[@DwarkeshPatel] Why AI Needs a Trillion Words to Do What Humans Do Easily - Dario Amodei
· 3 min read
Link: https://youtu.be/XLuI5RiMncA
Short Summary
Early language models like GPT-1 faced generalization limits due to training on narrow datasets like fanfiction rather than broad internet data. To address this, shifting to comprehensive corpora such as Commoncrawl and Reddit significantly enhanced model performance. A key challenge remains the sample efficiency gap, where current models process trillions of tokens compared to the much smaller input volumes involved in human learning.
Key Quotes
Key Quotes
- "If you look at the models before GPT1, they were trained on these data sets that didn't represent a wide distribution of text, right? You had, you know, these very standard kind of language modeling benchmarks. And GBT1 itself was trained on a bunch of, I think it was fanfiction actually, which is a very small fraction of the text that you get. And it didn't generalize well. You know, we had all these measures of like how well does a model do at predicting all of these other kinds of texts. You really didn't see the generalization." (00:00:00)

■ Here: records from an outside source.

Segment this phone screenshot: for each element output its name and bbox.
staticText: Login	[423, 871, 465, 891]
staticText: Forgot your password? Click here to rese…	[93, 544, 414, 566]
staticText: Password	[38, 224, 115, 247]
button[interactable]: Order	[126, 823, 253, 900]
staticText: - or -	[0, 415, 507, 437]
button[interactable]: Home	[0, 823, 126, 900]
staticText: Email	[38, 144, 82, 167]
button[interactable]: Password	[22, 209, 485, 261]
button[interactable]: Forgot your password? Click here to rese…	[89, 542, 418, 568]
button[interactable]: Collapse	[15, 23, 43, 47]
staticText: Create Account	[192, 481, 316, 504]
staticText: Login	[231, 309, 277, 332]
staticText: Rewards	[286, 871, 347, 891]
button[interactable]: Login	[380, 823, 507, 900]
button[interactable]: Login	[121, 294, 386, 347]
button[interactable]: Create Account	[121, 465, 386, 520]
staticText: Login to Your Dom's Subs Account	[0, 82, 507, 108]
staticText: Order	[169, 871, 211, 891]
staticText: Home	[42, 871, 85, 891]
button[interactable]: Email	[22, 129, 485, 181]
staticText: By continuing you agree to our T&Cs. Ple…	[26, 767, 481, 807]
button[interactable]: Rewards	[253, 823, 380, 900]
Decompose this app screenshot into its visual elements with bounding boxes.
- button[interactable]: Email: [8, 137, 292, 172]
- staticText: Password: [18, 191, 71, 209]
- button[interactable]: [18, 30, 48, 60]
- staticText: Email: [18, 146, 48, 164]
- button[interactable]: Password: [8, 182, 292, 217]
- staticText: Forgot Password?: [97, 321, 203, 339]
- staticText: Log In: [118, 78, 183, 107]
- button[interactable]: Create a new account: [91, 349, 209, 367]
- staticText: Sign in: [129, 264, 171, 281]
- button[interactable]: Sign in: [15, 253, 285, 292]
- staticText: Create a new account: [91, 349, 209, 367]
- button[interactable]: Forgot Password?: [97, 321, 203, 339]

- "It was only when you trained over all the tasks on the internet when you when you kind of did a general internet scrape right from something like common crawl or scraping links on Reddit which is what we did for GPT2 it's only when you do that that you kind of started to get generalization" (00:00:27)
- "but I think there is a puzzle here when we train the model on pre-training we use like trillions of tokens right and and humans don't see trillions of words so there is an actual sample efficiency difference year." (00:00:42)
Detailed Summary
- Evolution of Training Data: Models prior to GPT-1 were constrained by datasets lacking wide text distribution, limiting their generalization capabilities.
- GPT-1 Specifics: GPT-1 leveraged fanfiction data, a small fraction of available text, which restricted its potential compared to broader internet sources.
- Strategic Recommendations: Training on extensive internet scrapes like Commoncrawl or Reddit links is recommended to significantly improve model generalization.
- Sample Efficiency Puzzle: A significant disparity exists between current models, trained on trillions of tokens, and human learning, which operates on a much smaller data volume.